Nach einer Stunde gab es keinen Zweifel mehr. In einer Mixtur aus pflanzlichen und tierischen Zellen fuhren die Pflanzenzellen glücklich mit ihrer Photosynthese fort, ohne sich weiter in Tierzellen zu verwandeln. Und die Tiere starben eines nach dem anderen, von den Viren angegriffen. Auf Bonafortes Befehl wurde die Arbeit in allen Laboratorien eingestellt, die sich nun einer endlosen Überprüfungsroutine zuwandten und mit der Produktion des Virus begannen. Nun seufzte er leise und lächelte, als er sich Boyd zuwandte.
„Wir werden hier nicht mehr benötigt, Boyd. Schlafen Sie nun ein wenig; das werde ich auch tun.“ Er hob seine Hand in einer Geste stummen Segens, als er ging.

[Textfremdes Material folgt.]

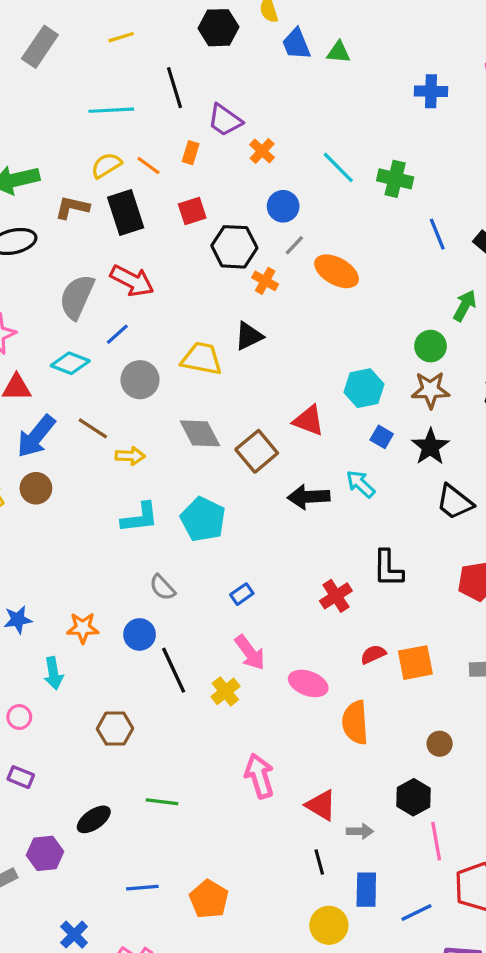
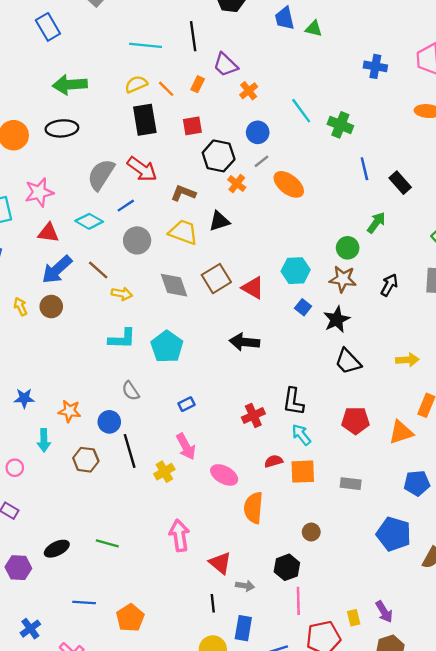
brown L-shape: (72, 208) -> (183, 193), moved
brown square: (257, 451) -> (216, 279), moved
cyan arrow: (361, 484) -> (301, 435), moved
brown hexagon: (115, 729) -> (86, 460), moved

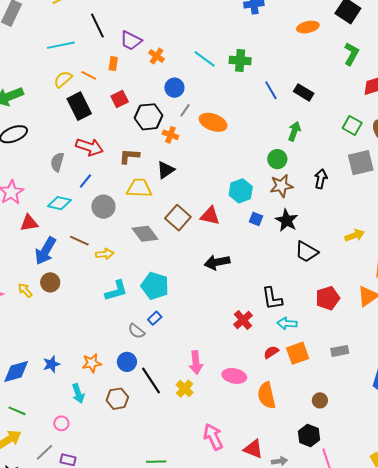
gray semicircle: (101, 175) -> (57, 162), size x0.7
blue rectangle: (187, 404) -> (155, 318), moved
cyan arrow: (301, 435) -> (287, 323), turned -30
pink arrow: (186, 447) -> (196, 363), turned 40

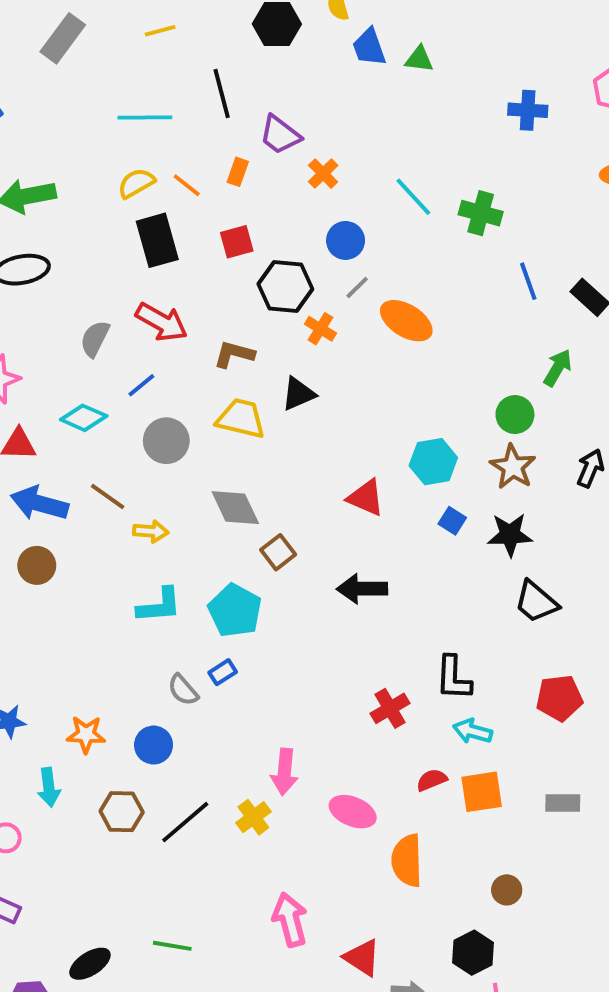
brown star: (281, 186) -> (513, 467), turned 30
brown square: (178, 218) -> (278, 552), moved, size x0.7
black star: (287, 220) -> (510, 535), turned 30
blue arrow: (45, 251) -> (39, 503), turned 64
black line: (151, 380) -> (185, 822), moved, turned 72

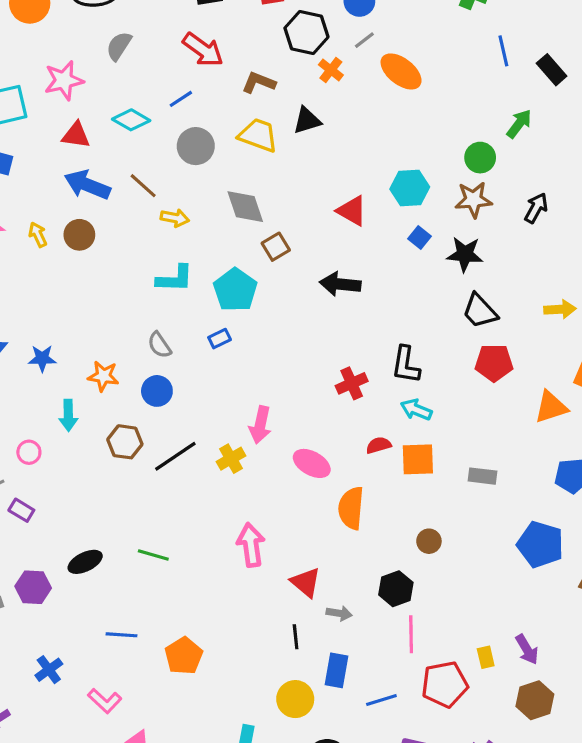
gray semicircle: (95, 339) -> (119, 46), moved
brown star: (513, 467) -> (473, 200), turned 30
gray semicircle: (183, 690) -> (159, 345), moved
red pentagon: (559, 698) -> (494, 363), moved

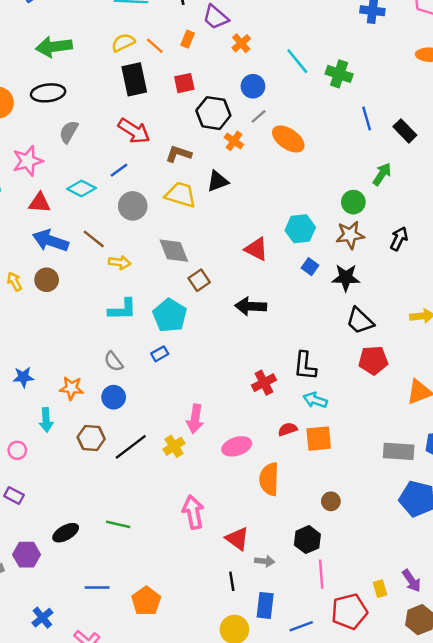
pink ellipse: (312, 463) -> (237, 446), turned -44
gray rectangle: (482, 476) -> (399, 451), moved, size x1.4

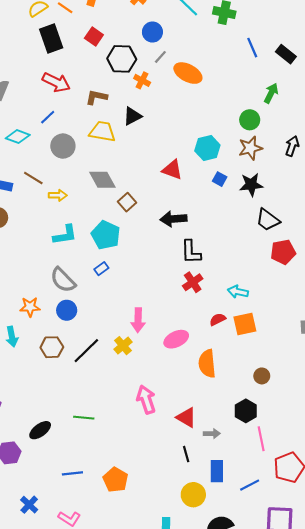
red square: (184, 83) -> (94, 36), turned -36
gray semicircle: (114, 361) -> (63, 280), size x1.5
black L-shape: (305, 366) -> (191, 252), moved

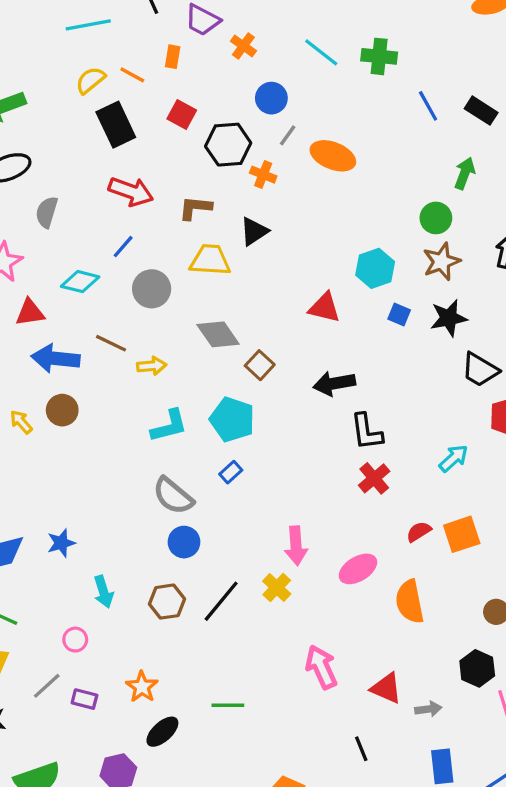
cyan arrow: (238, 292) -> (454, 458), moved, turned 132
orange star: (30, 307) -> (142, 687), moved, turned -30
black line: (186, 454) -> (361, 749), moved

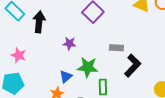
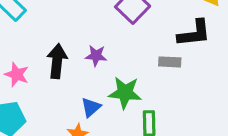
black arrow: (39, 22) -> (57, 61), moved
black L-shape: (133, 66) -> (194, 33), moved, turned 40

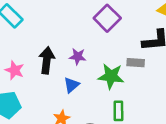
green star: (125, 93) -> (111, 76), moved
blue triangle: (91, 107) -> (71, 85), moved

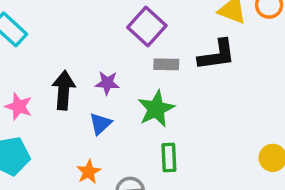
gray rectangle: (136, 63) -> (166, 64), moved
green star: (111, 76) -> (156, 109), turned -30

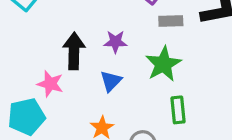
pink star: (19, 106) -> (50, 84), moved

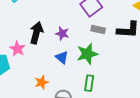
blue triangle: (111, 81) -> (62, 57), moved, turned -48

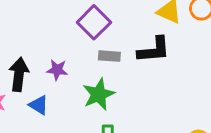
blue triangle: (62, 57) -> (39, 105), moved

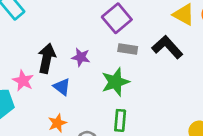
black L-shape: (154, 50) -> (167, 47), turned -132

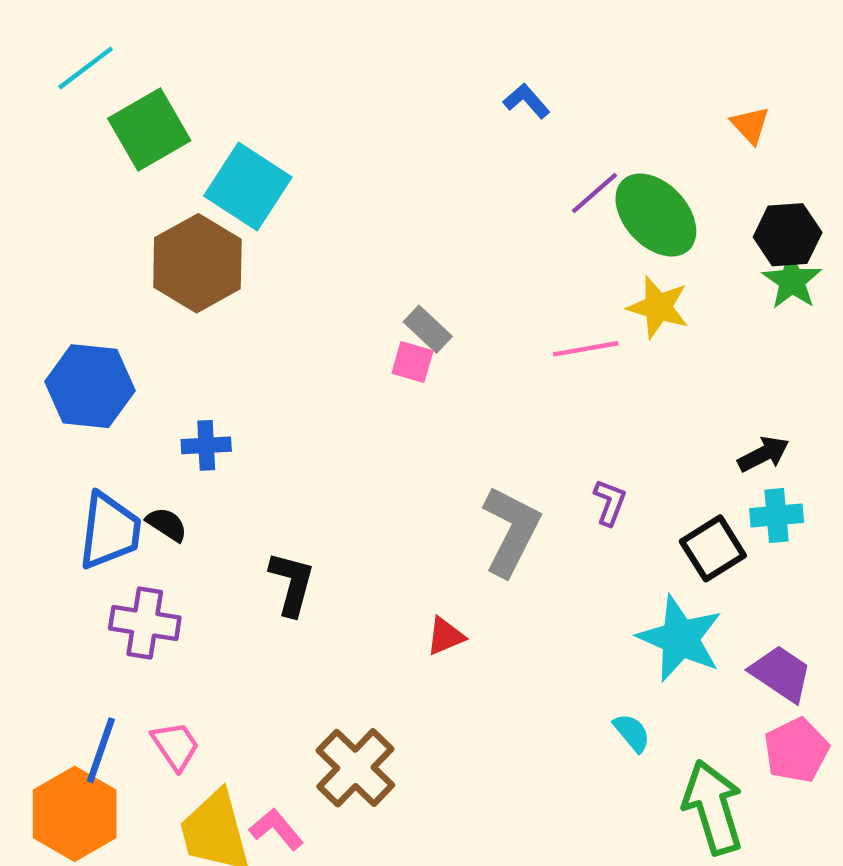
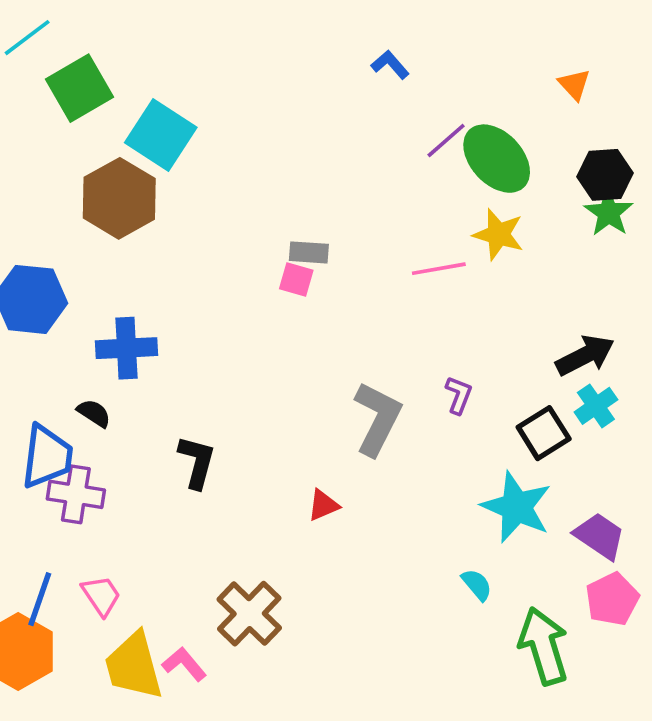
gray rectangle: (428, 329) -> (309, 252), turned -39
blue cross: (206, 445) -> (126, 348), size x1.5
black arrow: (763, 454) -> (585, 355), size x1.4
cyan cross: (777, 516) -> (596, 406), turned -30
blue trapezoid: (110, 531) -> (47, 456), moved

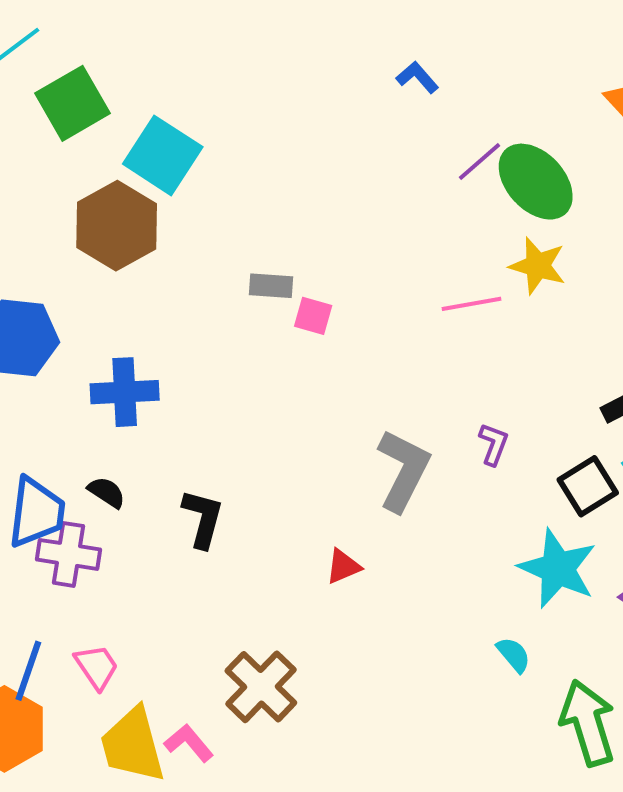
gray rectangle: (309, 252) -> (271, 286), moved
black semicircle: (94, 413) -> (107, 492), moved

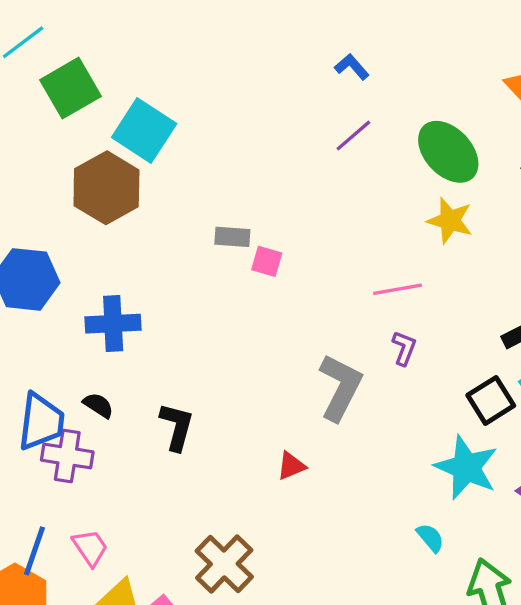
purple line: (480, 161) -> (353, 135), moved
pink line: (471, 304) -> (398, 289), moved
purple L-shape: (494, 444) -> (404, 348), moved

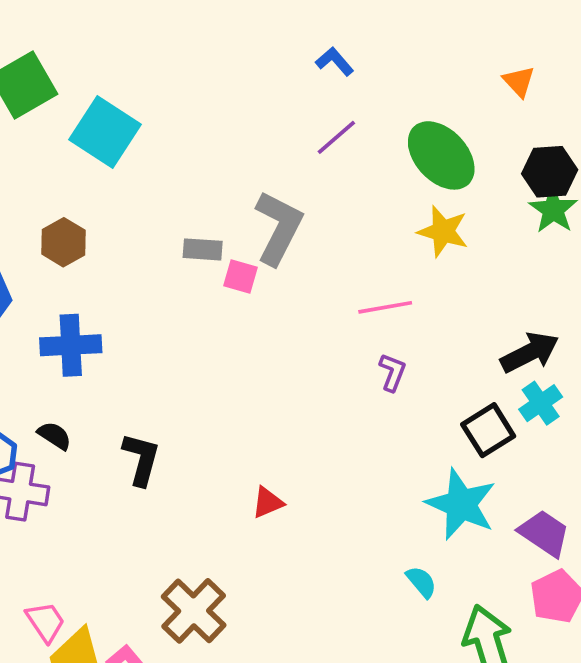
brown hexagon: (106, 188) -> (63, 242), moved, size x0.6
gray L-shape: (340, 387) -> (279, 228), moved
pink trapezoid: (90, 548) -> (45, 622), moved

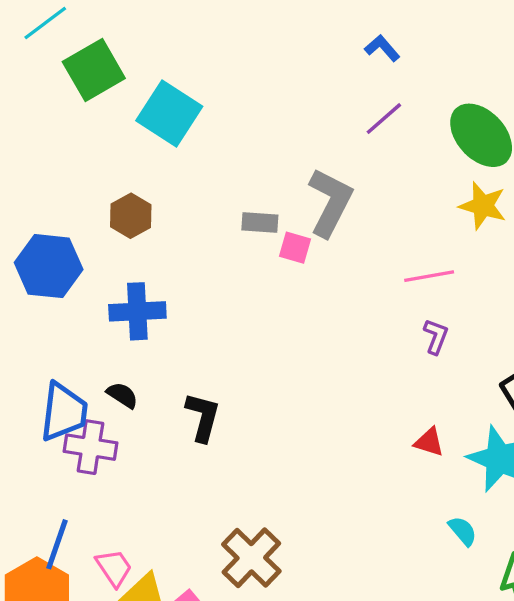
red triangle: (268, 502) -> (429, 442), moved, turned 40

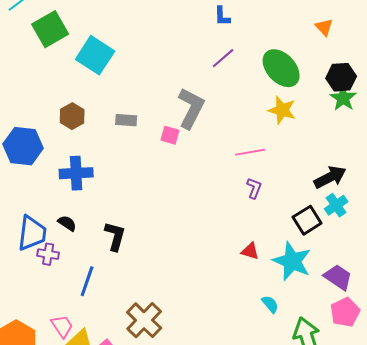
blue L-shape: (382, 48) -> (222, 16), turned -140
gray rectangle: (260, 222) -> (126, 120), moved
purple cross: (90, 447) -> (48, 254), size x0.7
blue line: (57, 544) -> (87, 281), moved

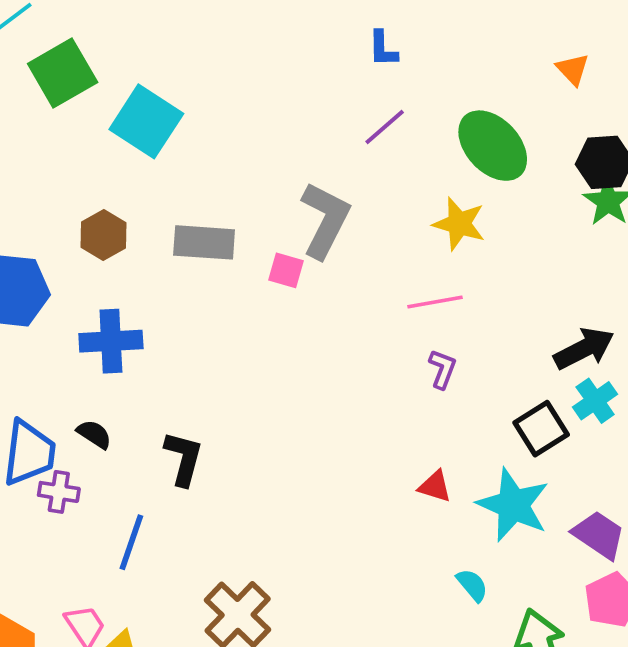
yellow star: (282, 110) -> (459, 224), moved
gray rectangle: (126, 120) -> (204, 242), size x1.5

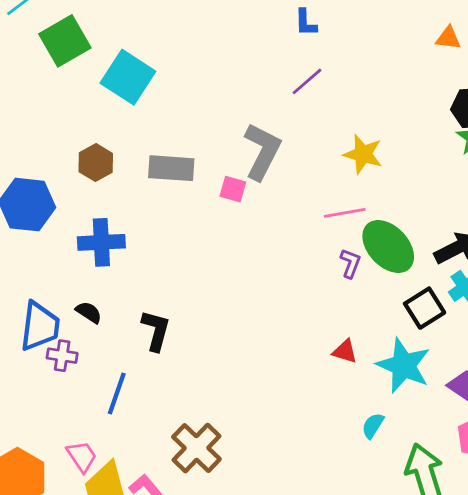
orange triangle: (573, 69) -> (448, 38), turned -40
green ellipse: (493, 146) -> (388, 247), moved
cyan semicircle: (472, 585) -> (373, 426), turned -108

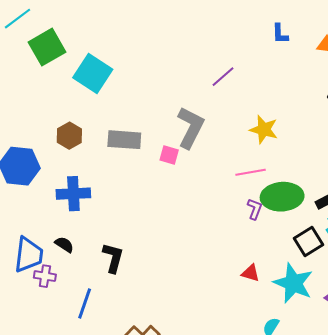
blue L-shape: (306, 23) -> (280, 34), moved
green ellipse: (388, 247) -> (282, 197), turned -51

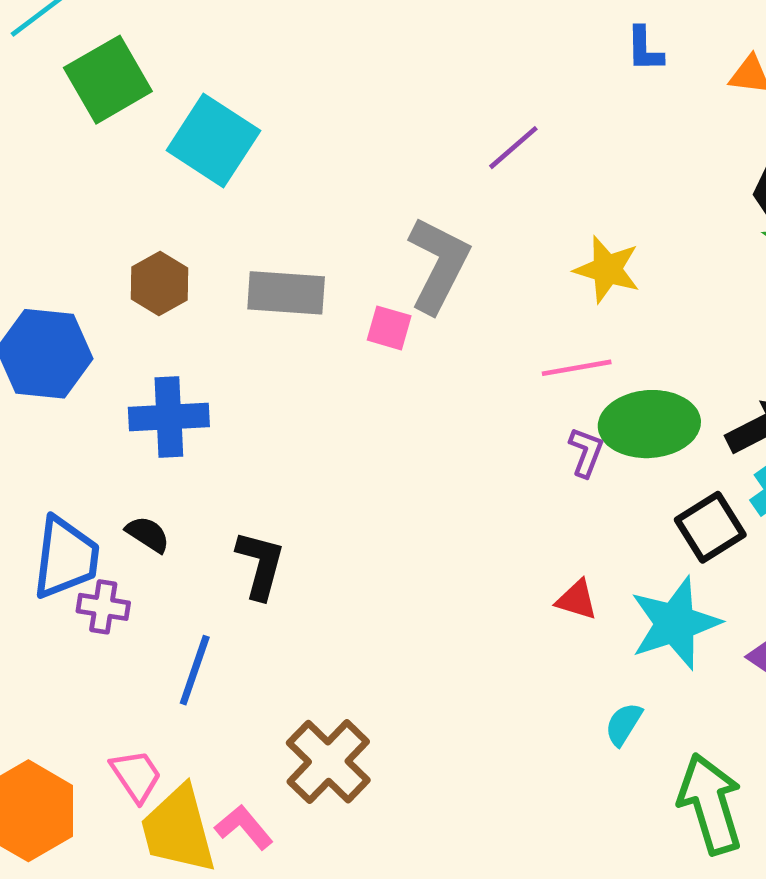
cyan star: (293, 283) -> (675, 623), turned 30

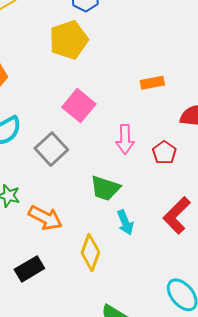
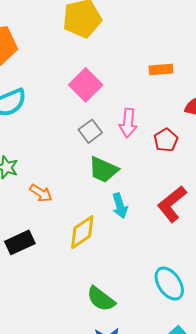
gray square: (51, 149) -> (90, 131), moved, size x0.7
orange arrow: (45, 218) -> (41, 193), size x0.7
yellow diamond: (90, 252) -> (82, 232), turned 30

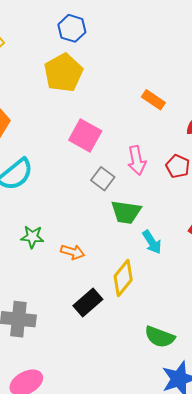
orange rectangle: (161, 70) -> (153, 100), turned 55
black rectangle: (20, 242) -> (88, 302), moved

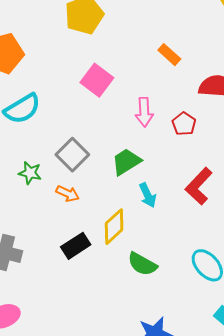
gray square: (103, 179) -> (72, 155), moved, size x1.4
green trapezoid: (126, 212) -> (126, 162), turned 132
green semicircle: (160, 337) -> (142, 264), moved

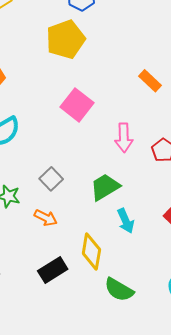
gray square: (72, 155) -> (51, 179), size x0.7
yellow diamond: (114, 227) -> (91, 252), turned -39

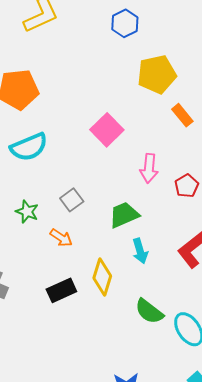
yellow pentagon: (66, 39) -> (157, 74), moved
green semicircle: (119, 290) -> (149, 311), moved

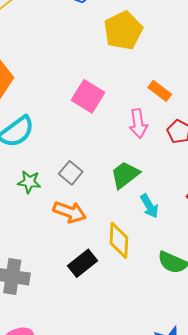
orange rectangle: (182, 115) -> (160, 91), moved
green star: (27, 212) -> (29, 182), moved
orange arrow: (61, 238) -> (70, 212), size x1.4

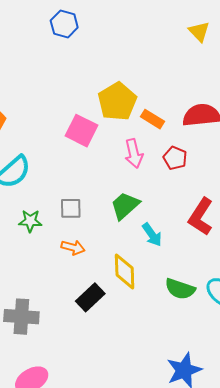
yellow pentagon: (123, 30) -> (117, 102), moved
gray square: (71, 173) -> (71, 208), turned -35
orange arrow: (70, 212) -> (73, 247), size x0.7

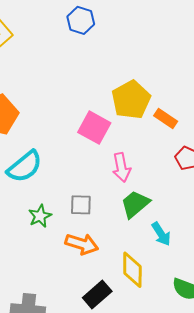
pink arrow: (134, 154) -> (121, 167), moved
green star: (30, 221) -> (40, 216), turned -30
orange arrow: (73, 247) -> (82, 244), size x1.4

Markoff ging mit Boyd in den Korridor hinaus. Als sie die Tür hinter sich geschlossen hatten, wandte er sich dem jungen Mann zu. „Sie haben ein Wunder vollbracht, ich sollte daher vielleicht keine Fragen stellen. Aber sollte das Virus eigentlich nicht den anderen neutralisieren, ohne die Tiere zu töten? So ist es jetzt natürlich besser, aber was ist geschehen?“
„Gottes Wege sind immer unerforschlich“, sagte Boyd. „Ich bin selbst überraschter, als Sie das sind. Entweder waren einige meiner Theorien falsch, oder ich habe einen Fehler gemacht.“
Markoff öffnete überrascht den Mund, schließlich brach er in Gelächter aus. Einen Augenblick später wurden beide Männer von einem Lachen geschüttelt, das aber mehr Müdigkeit als Humor enthielt.
Als er endlich ins Bett taumelte, war Boyd gar nicht mehr so belustigt. Milliarden Menschenleben waren von seinen Fähigkeiten und seinen Theorien abhängig gewesen. Und die Resultate hätten auch katastrophal anstatt hilfreich sein können. Eine einzige, winzige Zelle hatte über das Schicksal einer Population entschieden, die so sehr in die Grenzen der Ressourcen des Planeten gepreßt war, daß kein Raum für solch folgenschwere Fehler mehr blieb. Betrachtete man diese Risiken, wie konnte dann eine geistig gesunde und verantwortungsbewußte regierende Gruppe nach noch mehr hungrigen Mäulern, die nach Nahrung schrien, streben? Das war eine schäbige, entsetzliche Art und Weise, eine Welt zu führen.